Mas analisemos a definição de Simpson que, como dissemos, concilia quantos pontos de vista se conhecem. Nas condições de papel e tendências evolutivas próprios estão incluídas as características orgânicas e genéticas dos indivíduos que pertençam a populações, e estas generalizam as mesmas qualidades em linhagens. Para que, entretanto, as características orgânicas e genéticas das linhagens cheguem a definir espécies, falta a condição evoluindo separadamente de outras. Evoluindo separadamente de outras, o isolamento reprodutivo é conditio sine qua non. Se pudéssemos reunir, em um habitat compatível com tôdas, várias espécies duvidosas inoculadas com indicadores radioativos em número bastante para uma análise posterior das progênies, nós poderíamos, através de uma sequência significante de gerações, separar as espécies verdadeiras sem qualquer verificação de suas características genéricas /genéticas/ ou orgânicas. Só para efeito do comércio pragmático entre pesquisadores ou para tornar prático o conhecimento daquelas espécies é que nós procuraríamos diagnosticá-las em função de caracteres observáveis sem a intervenção dos indicadores radioativos. A diagnose seria, depois, aplicável a quaisquer indivíduos de amostras não experimentadas por aquêle sistema. E. só então, estaríamos seguros de que os indivíduos satisfaziam à definição completa. A definição nos serviu à classificação das espécies aludidas. Não nos deu, de fato, nenhuma idéia do que fosse espécie. Sobre de que leis de probabilidades resultam as espécies. Porque uma definição resume a experiência acumulada pelos classificadores para ser aplicada em fatos novos e mais a inferência de que sejam aplicáveis, independentemente, onde sejam impossíveis as verificações. É um instrumento empírico de trabalho e tem resultado útil, embora mantenha o sistemata apreensivo ante o fantasma da subjetividade.

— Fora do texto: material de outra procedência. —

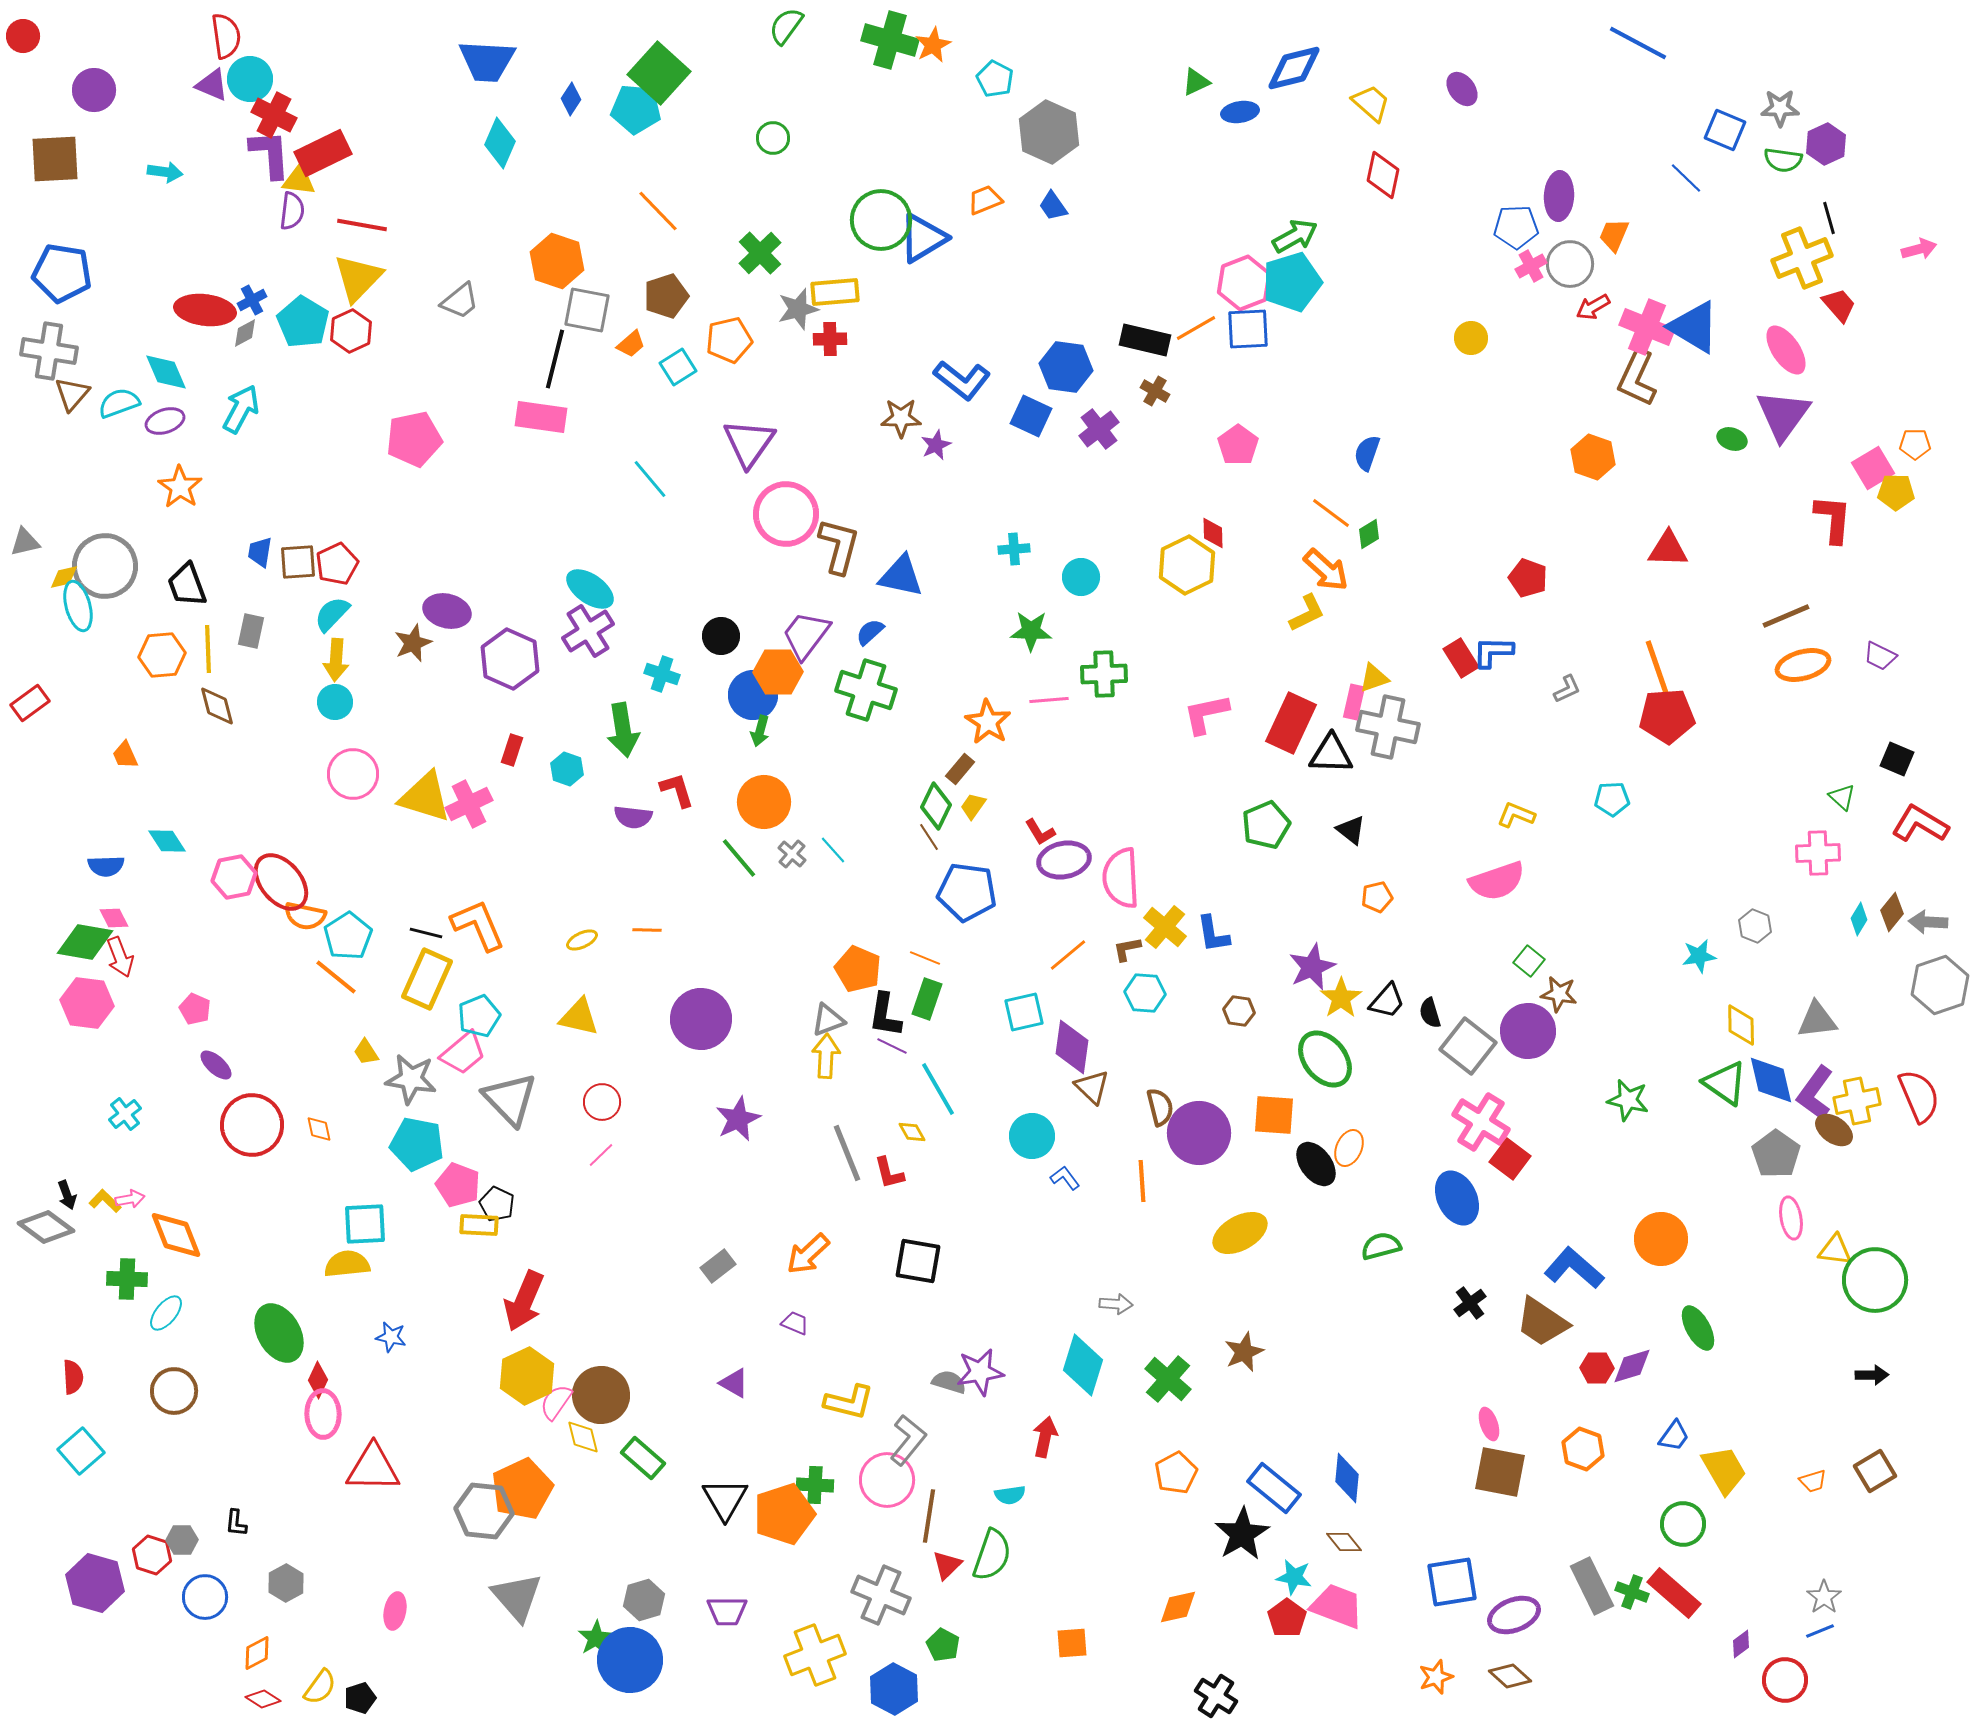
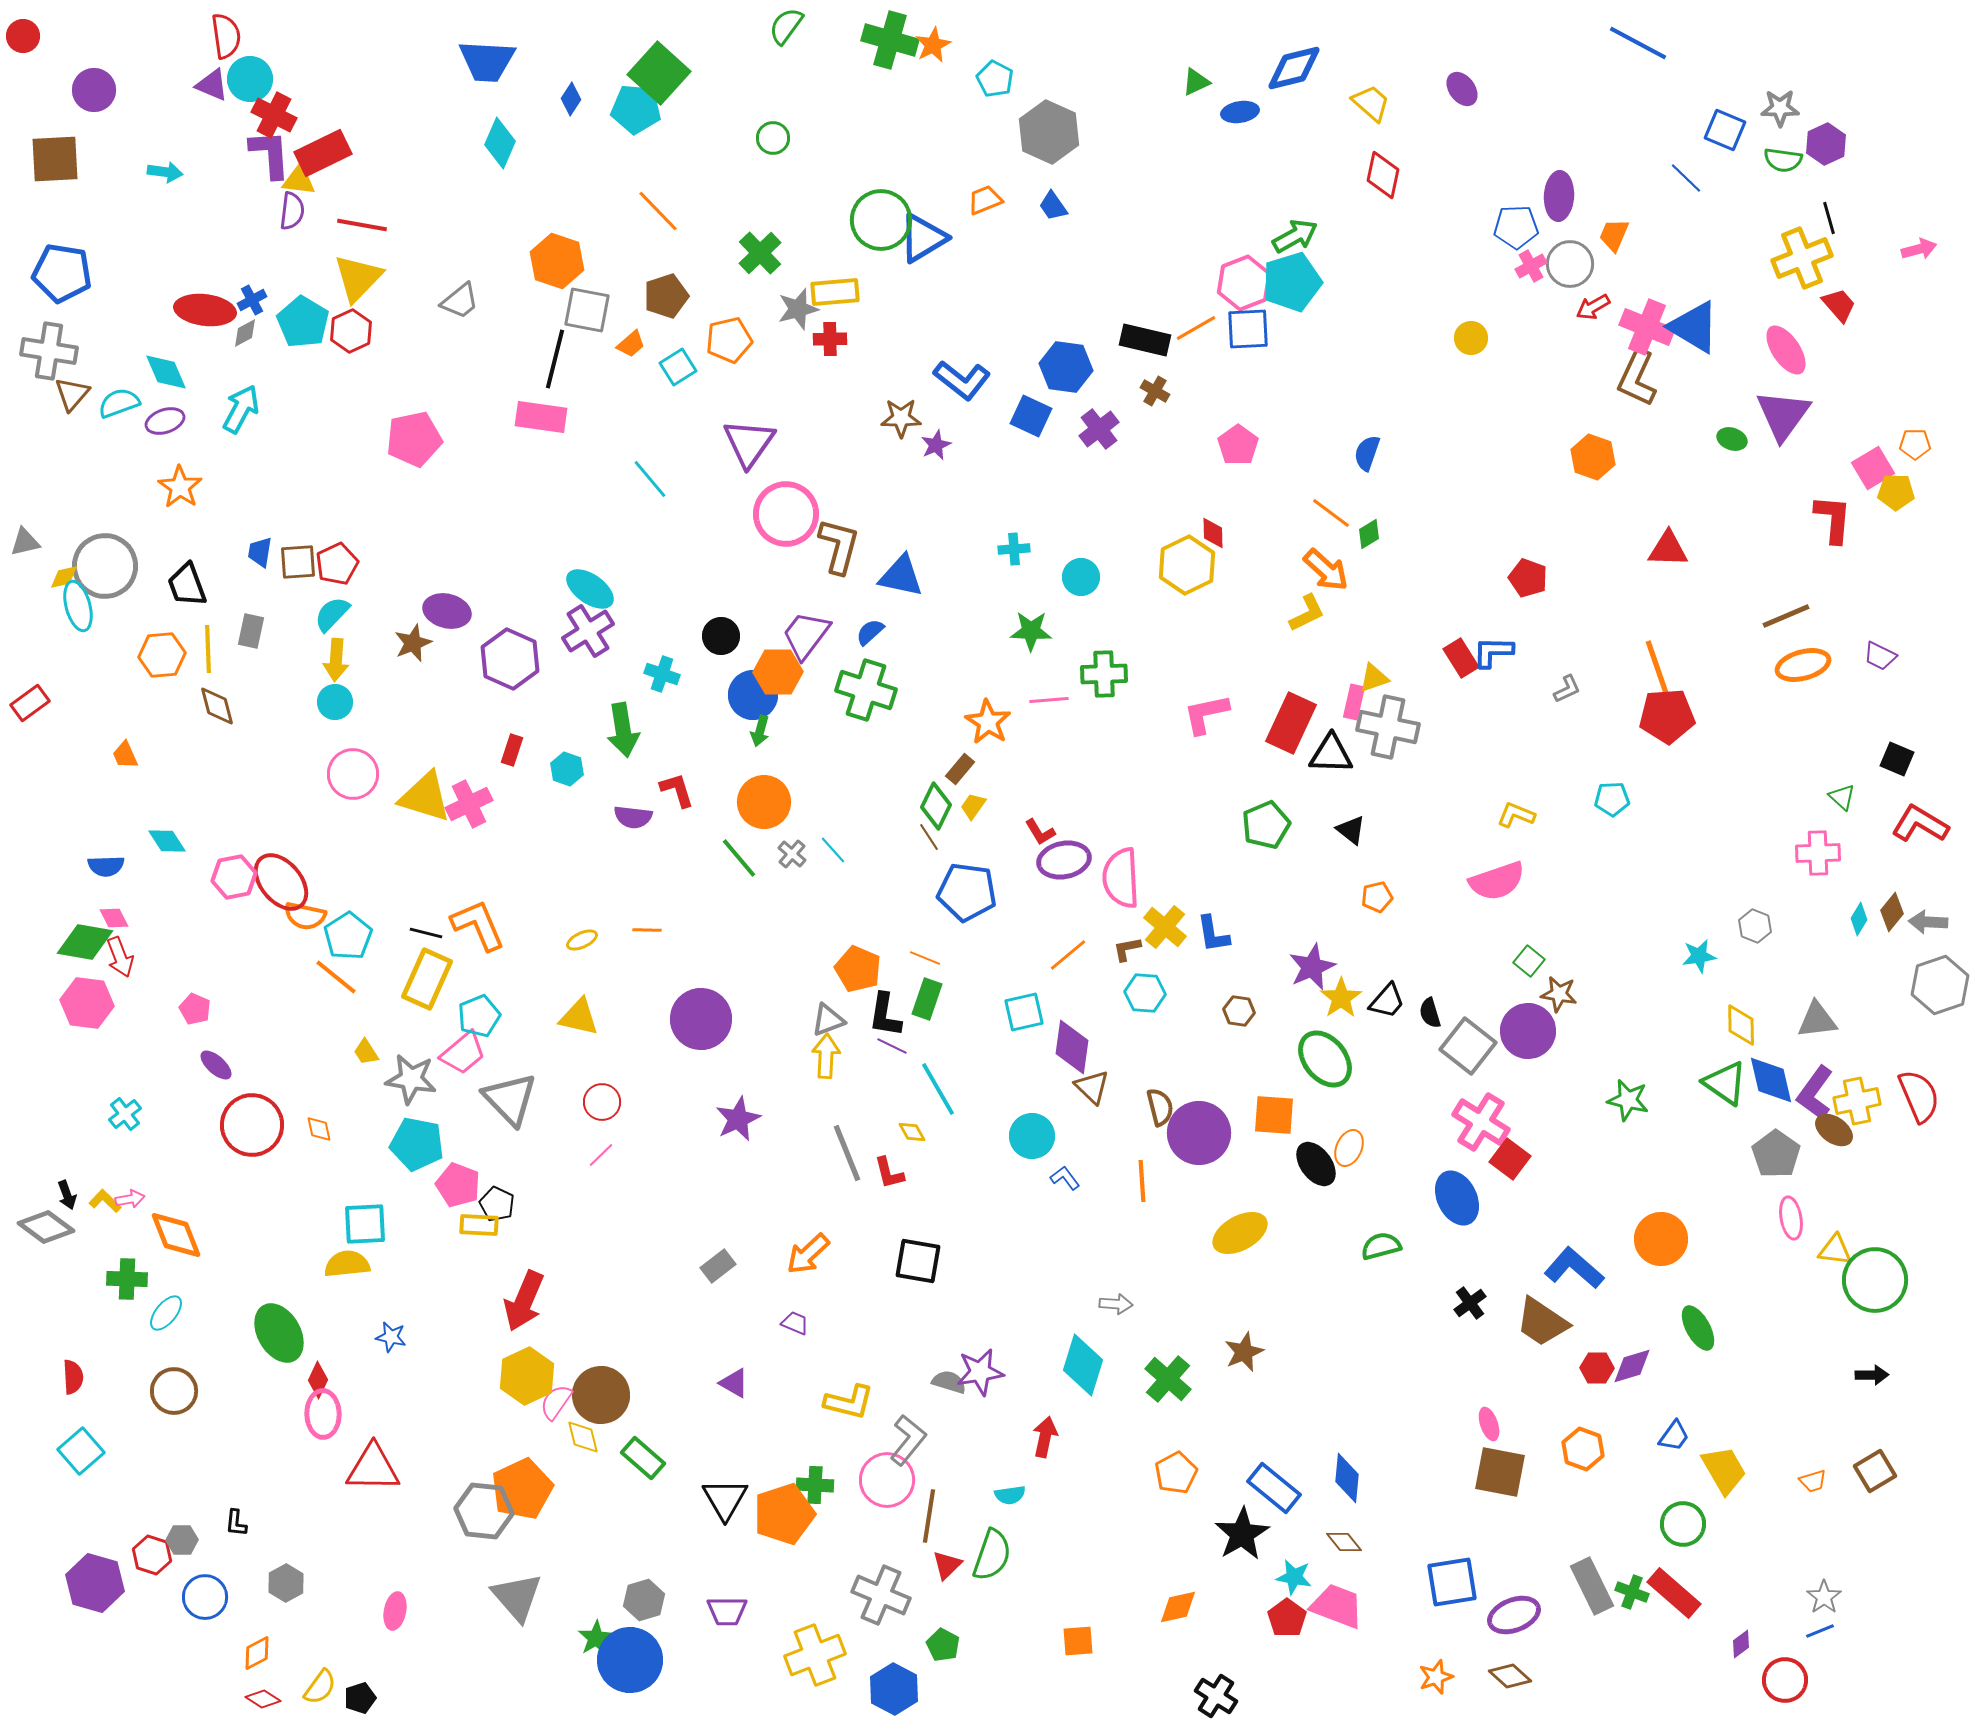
orange square at (1072, 1643): moved 6 px right, 2 px up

É sediça, mas vai nos servir aquí de digressão, a comparação da necessidade de objetivar espécies em indivíduos, com a prática internacional de aceitar a moeda corrente de cada país como tendo valor objetivo nas trocas cambiais. Ainda que haja correlação entre a moeda corrente e riqueza acumulada, a moeda corrente tem um valor subjetivo, dependente de probabilidades potenciais estranhas à objetivação do lastro convencional. O valor fiduciário da moeda corrente não pode ser tão objetivo como para aquêle que esperava vêr uma "nota" de quinhentos cruzeiros 25 vezes maior do que uma de 20 cruzeiros; nem tão subjetivo como para Stanislaw Ponte Preta preconizando uma moeda de quinhentos cruzeiros para uso nos telefones automáticos.

Há pouco tempo, um mestre de obras explicava-me um processo rigorosamente certo para obter o esquadrejamento das paredes em uma construção à base dos números 3, 4 e 5. No alinhar as fundações, êle marcava em uma delas três unidades métricas e na fundação adjacente, quatro unidades idênticas às primeiras. Se as duas fundações estivessem em ângulo reto, a distância entre os dois pontos marcados seria, exatamente, de cinco daquelas unidades. O conhecimento lhe veio de tradição, de experiências muitas vezes comprovadas e provava que os números 3, 4 e 5, naquelas circunstâncias, definiam o ângulo reto. Explicamos-lhe que o fato era comprovadamente certo e que já era conhecido dos arquitetos egípcios. Isso empolgou-o e pudemos sentí-lo orgulhoso de conhecimentos tão profundos.

Para o nosso mestre de obras, uma definição de ângulo reto seria mais ou menos assim: o ângulo que se obtém quando linhas de 3, 4 e cinco unidades podem ser unidas pelas extremidades. E êle talvez fôsse tentado a simplificar a cousa em uma fórmula: 3a+4a+5a=ângulo reto. E tudo daria certo e suas paredes continuariam a subir no mais perfeito esquadro.

Será que nós, sistematas, não estaremos usando uma fórmula semelhante: linhagens + adaptações + isolamento reprodutivo = espécie?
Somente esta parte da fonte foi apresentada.